Posted April 4, 2015 in Faith, Reading, Review / 0 Comments

I just finished this book and did not want to wait to share it. I really loved it. I also think that it fits nicely with the Triduum and the Easter season.

I pray that every one of you has a wonderful Easter weekend!


Review: Seven Revolutions – Changing the WorldSeven Revolutions by Mike Aquilina, James L Papandrea
Publisher: Image (2015)
Hardcover (256 pages)
Via: Blogging for Books
Rating:
Also by this author: History's Queen
Reading Challenges: Read 2015

Synopsis

Combining history, politics, and religion, Mike Aquilina and Jim Papandrea provide practical lessons to be learned from the struggles of the Early Church, lessons that can be applied to the day-to-day lives of Christian readers.
Prolonged, multiple wars in the Middle East. Waves of immigrants crossing the borders. Ongoing economic recession.
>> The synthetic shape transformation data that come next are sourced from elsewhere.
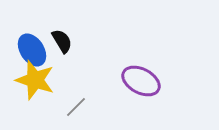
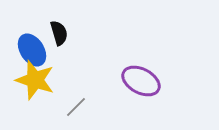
black semicircle: moved 3 px left, 8 px up; rotated 15 degrees clockwise
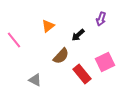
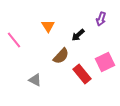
orange triangle: rotated 24 degrees counterclockwise
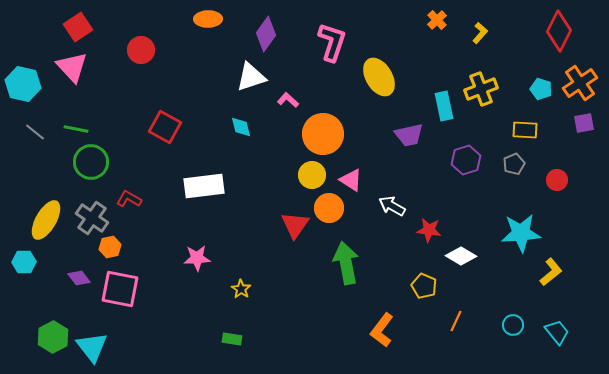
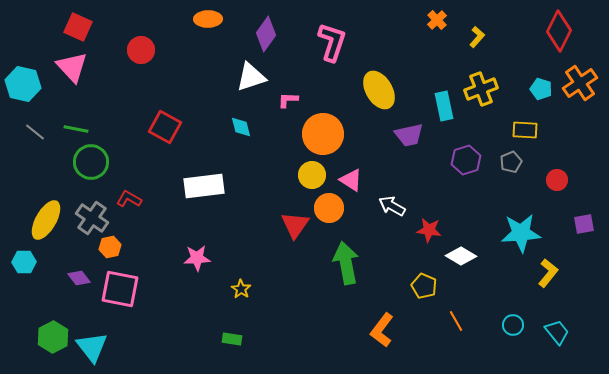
red square at (78, 27): rotated 32 degrees counterclockwise
yellow L-shape at (480, 33): moved 3 px left, 4 px down
yellow ellipse at (379, 77): moved 13 px down
pink L-shape at (288, 100): rotated 40 degrees counterclockwise
purple square at (584, 123): moved 101 px down
gray pentagon at (514, 164): moved 3 px left, 2 px up
yellow L-shape at (551, 272): moved 3 px left, 1 px down; rotated 12 degrees counterclockwise
orange line at (456, 321): rotated 55 degrees counterclockwise
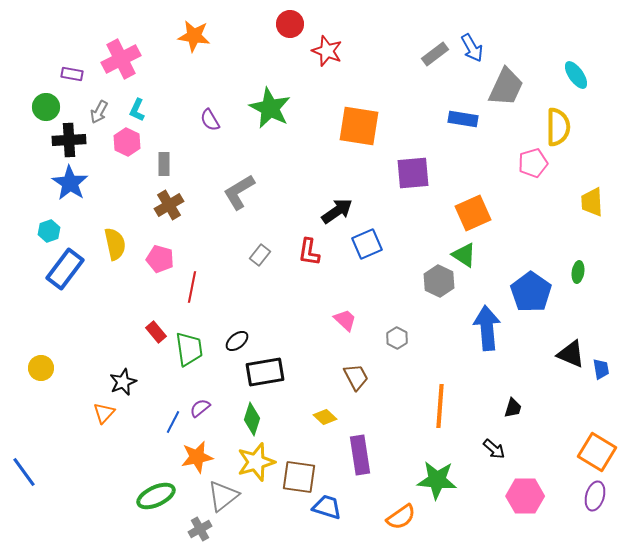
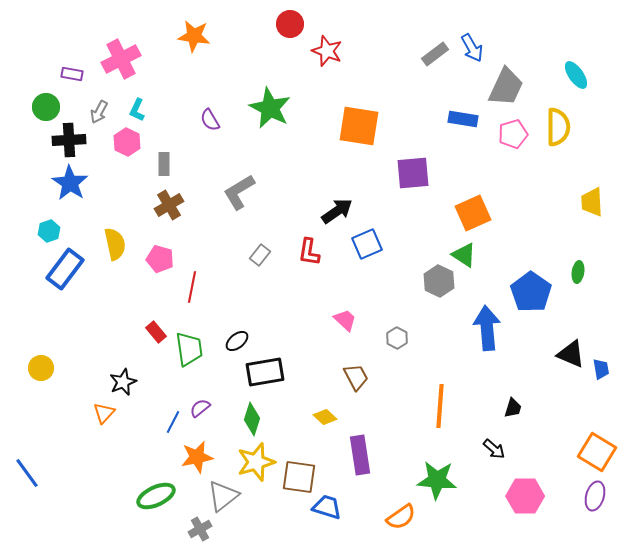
pink pentagon at (533, 163): moved 20 px left, 29 px up
blue line at (24, 472): moved 3 px right, 1 px down
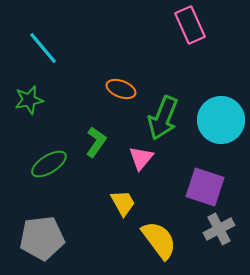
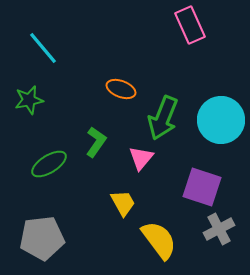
purple square: moved 3 px left
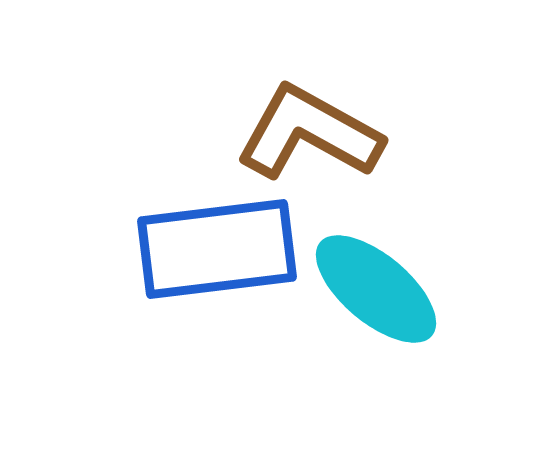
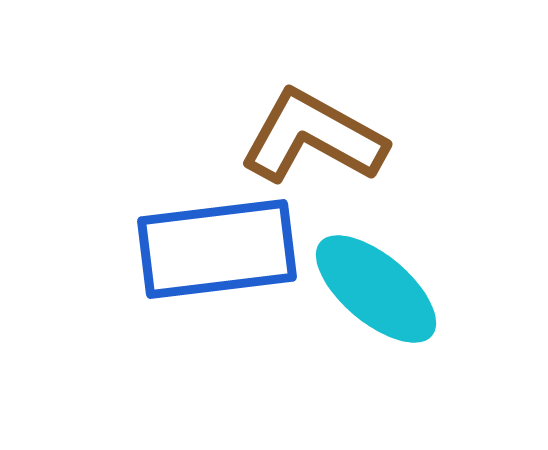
brown L-shape: moved 4 px right, 4 px down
Increasing political polarization, often with religious overtones. Conflicts over ideologies that pit the progressive against the traditional. Sound familiar? These conditions not only describe the United States, but the situation of the Roman Empire in the third century. That situation led to religious persecution and the eventual collapse of the empire. In the middle of the third century, the Roman Empire was roughly the same age as the United States is now.
In this book, authors Mike Aquilina and Jim Papandrea examine the practices of the Early Church—a body of Christians living in Rome—and show how the lessons learned from these ancient Christians can apply to Christians living in the United States today. The book moves from the Christian individual, to the family, the church and the world, explaining how the situation of the Early Church is not only familiar to modern Christian readers, but that its values are still relevant.